◆ Work to complete ◆
Among the entries below, find the lines that hold the word "factors" and report them.

◆ Given records ◆
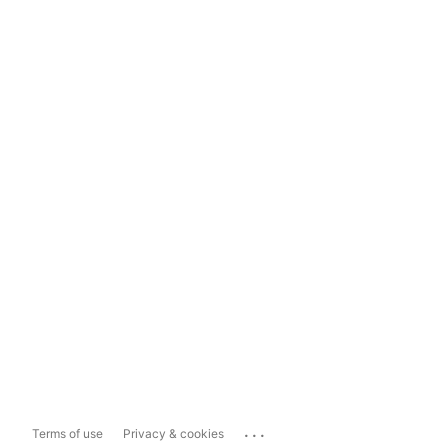
...
Terms of use
Privacy & cookies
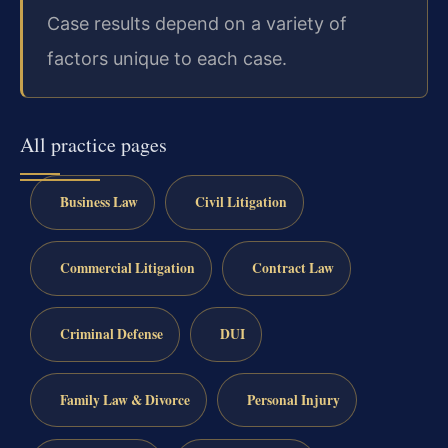
Case results depend on a variety of
factors unique to each case.
All practice pages
Business Law
Civil Litigation
Commercial Litigation
Contract Law
Criminal Defense
DUI
Family Law & Divorce
Personal Injury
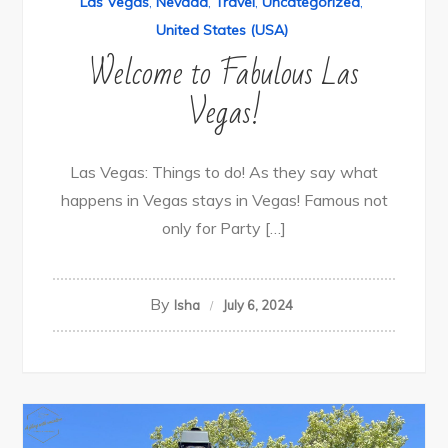
Las Vegas
,
Nevada
,
Travel
,
Uncategorized
,
United States (USA)
Welcome to Fabulous Las
Vegas!
Las Vegas: Things to do! As they say what
happens in Vegas stays in Vegas! Famous not
only for Party […]
By
Isha
July 6, 2024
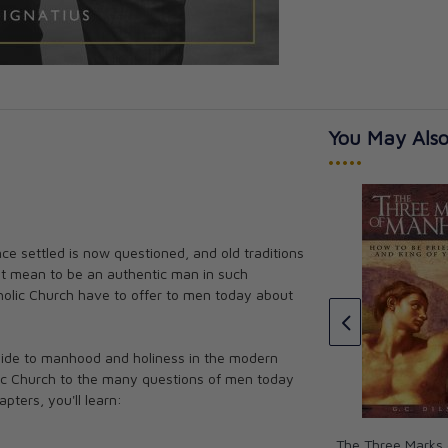
You May Also
•••••
The Abolition of Man
e settled is now questioned, and old traditions
ising a Daughter
C.S. Lewis
it mean to be an authentic man in such
CAD $21.99
holic Church have to offer to men today about
guide to manhood and holiness in the modern
olic Church to the many questions of men today
apters, you'll learn:
The Three Marks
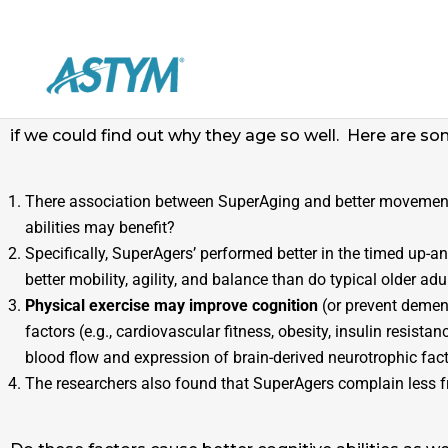
Cognitive abilities, including memory, usually declin
function of individuals much younger. Why is this? Re
if we could find out why they age so well. Here are so
There association between SuperAging and better movement
abilities may benefit?
Specifically, SuperAgers’ performed better in the timed up-
better mobility, agility, and balance than do typical older adu
Physical exercise may improve cognition
(or prevent dement
factors (e.g., cardiovascular fitness, obesity, insulin resist
blood flow and expression of brain-derived neurotrophic fact
The researchers also found that SuperAgers complain less fre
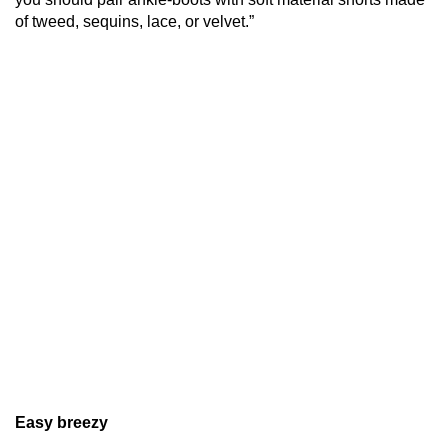
of tweed, sequins, lace, or velvet.”
Easy breezy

◆ Reply to the exercise ◆
factors unique to each case.
factors (e.g., cardiovascular fitness, obesity, insulin resist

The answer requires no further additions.